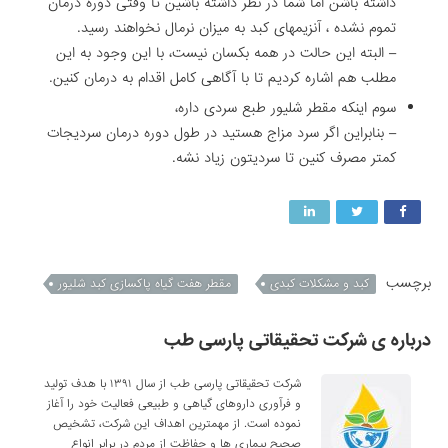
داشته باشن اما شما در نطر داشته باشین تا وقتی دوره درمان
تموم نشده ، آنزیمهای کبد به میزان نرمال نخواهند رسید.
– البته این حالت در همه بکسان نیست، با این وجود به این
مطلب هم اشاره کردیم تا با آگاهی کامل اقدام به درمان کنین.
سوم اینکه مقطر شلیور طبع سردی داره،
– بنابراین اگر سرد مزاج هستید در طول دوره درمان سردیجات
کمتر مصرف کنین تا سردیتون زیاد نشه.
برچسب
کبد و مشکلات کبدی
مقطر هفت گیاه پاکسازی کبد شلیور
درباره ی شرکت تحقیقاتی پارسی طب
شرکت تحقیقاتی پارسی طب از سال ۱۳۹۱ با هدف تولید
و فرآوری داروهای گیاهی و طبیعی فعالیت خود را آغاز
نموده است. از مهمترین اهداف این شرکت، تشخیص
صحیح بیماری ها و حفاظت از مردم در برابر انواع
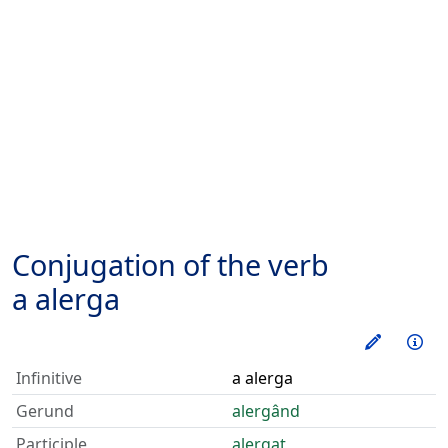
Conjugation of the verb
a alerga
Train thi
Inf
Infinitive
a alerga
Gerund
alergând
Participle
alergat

════════════════

TASK BRIEF ▸ Which lines of the listing contain the string "درمان"? Copy each of them.

RESULT FOR THIS EXERCISE ▸
داشته باشن اما شما در نطر داشته باشین تا وقتی دوره درمان
مطلب هم اشاره کردیم تا با آگاهی کامل اقدام به درمان کنین.
– بنابراین اگر سرد مزاج هستید در طول دوره درمان سردیجات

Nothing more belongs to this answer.